## What is expected
Locate the string "krantirath" in the records below. Copy every line where it occurs.

## Extracted entries
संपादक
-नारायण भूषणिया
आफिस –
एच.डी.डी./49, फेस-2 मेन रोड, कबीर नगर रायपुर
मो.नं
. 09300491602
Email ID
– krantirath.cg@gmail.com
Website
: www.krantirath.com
==
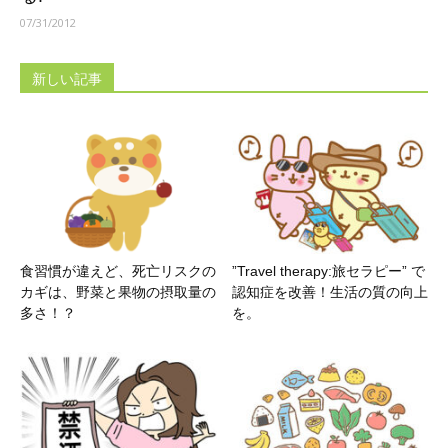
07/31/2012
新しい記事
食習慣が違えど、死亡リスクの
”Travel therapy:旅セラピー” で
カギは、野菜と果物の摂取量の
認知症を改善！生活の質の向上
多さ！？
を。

## Solved exercise
– krantirath.cg@gmail.com
: www.krantirath.com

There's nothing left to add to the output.